In the first half of 2014, eastward propagation of large downwelling Kelvin waves was observed from February to June 2014, triggered by a series of westerly wind events (WWEs)¹. The signal was visible in longitude-time plots of anomalies of vertically averaged temperature for the upper 300 m (VAT300) along the equator (Fig. S1b). The amplitude of the Kelvin waves was comparable to those observed during 1997, which brought the largest ever El Niño event in the winter of 1997–1998². Thus, most operational forecasting models predicted the development of a large El Niño event in the following summer and autumn³. In 2014, however, the downwelling Kelvin waves disappeared by July, and SST did not increase in the eastern equatorial Pacific (Fig. S1a,b). Finally, negative SST anomalies spread over the cold tongue region, and warm SST anomalies remained only in the off-equatorial North Pacific Ocean in August 2014 (Fig. 1a). Several hypotheses have been raised to explain the unmaterialized El Niño in 2014, but complete understanding of processes responsible for terminating this El Niño have not yet been obtained. Although a few recent papers focused on the influence of the absence of sustained westerly wind anomalies in mid-2014^1,2,4, no studies examined the influence of the off-equatorial subsurface anomalies in the South Pacific Ocean.

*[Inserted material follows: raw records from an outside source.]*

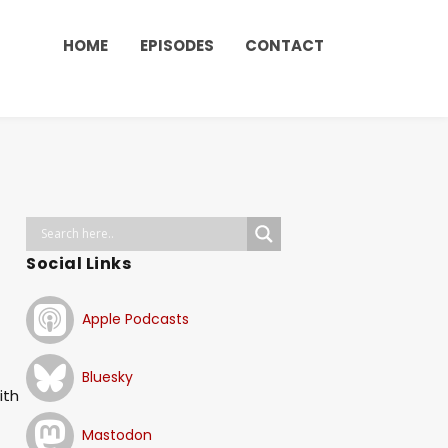
HOME
EPISODES
CONTACT
Social Links
Apple Podcasts
Bluesky
ith
Mastodon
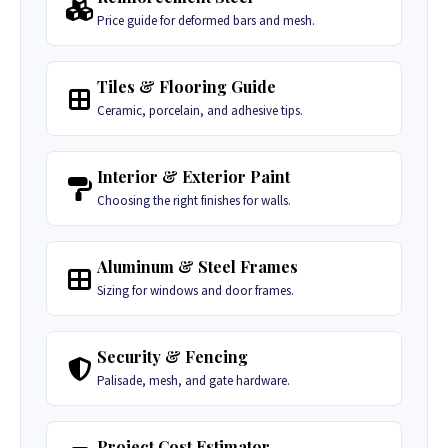
Price guide for deformed bars and mesh.
Tiles & Flooring Guide
Ceramic, porcelain, and adhesive tips.
Interior & Exterior Paint
Choosing the right finishes for walls.
Aluminum & Steel Frames
Sizing for windows and door frames.
Security & Fencing
Palisade, mesh, and gate hardware.
Project Cost Estimator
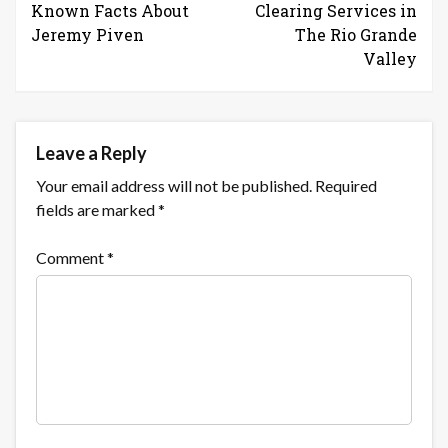
Known Facts About
Clearing Services in
Jeremy Piven
The Rio Grande
Valley
Leave a Reply
Your email address will not be published.
Required
fields are marked
*
Comment
*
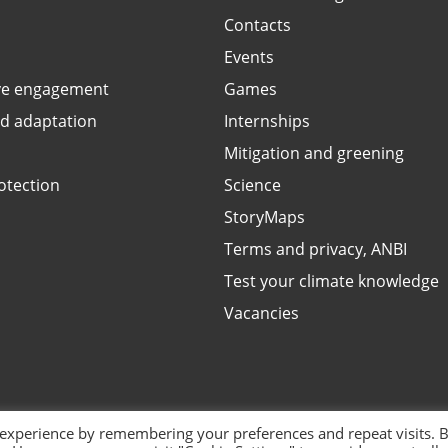
Contacts
Events
ve engagement
Games
ed adaptation
Internships
Mitigation and greening
otection
Science
StoryMaps
Terms and privacy, ANBI
Test your climate knowledge
Vacancies
 experience by remembering your preferences and repeat visits. 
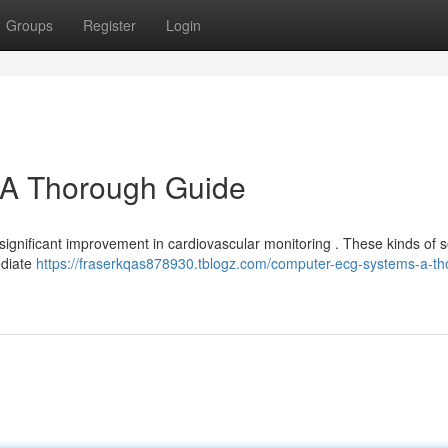
Groups
Register
Login
A Thorough Guide
significant improvement in cardiovascular monitoring . These kinds of s
ediate
https://fraserkqas878930.tblogz.com/computer-ecg-systems-a-th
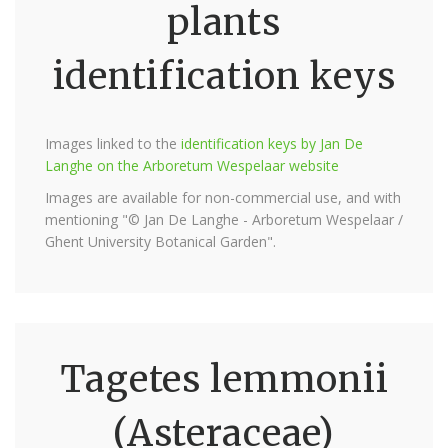
plants
identification keys
Images linked to the
identification keys by Jan De
Langhe on the Arboretum Wespelaar website
Images are available for non-commercial use, and with
mentioning "© Jan De Langhe - Arboretum Wespelaar /
Ghent University Botanical Garden".
Tagetes lemmonii
(Asteraceae)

Figure 1: Observed and simulated anomalies in the Pacific Ocean in 2014.

(a–c) SST anomalies for the observation (a), the hindcast (b), and the partial-blocking prediction (c) in August 2014. The red dashed box in (c) indicates the blocked area. (d,e) Ocean temperature anomalies (shading) and depth (contour, m) of the 25–26 kg m⁻³ isopycnal layer averaged from November 2013 to August 2014 for the observation (d) and the hindcast (e). (f) Nino3.4 indices for the observation (black), the hindcast (light blue), and the partial-blocking prediction (orange). Bars show the range from minimum to maximum values of the ensemble, and boxes show the range of the ensemble spread. GrADS version 1.9b4 (Free Software - http://cola.gmu.edu/grads/gadoc/COPYRIGHT) was used for this figure.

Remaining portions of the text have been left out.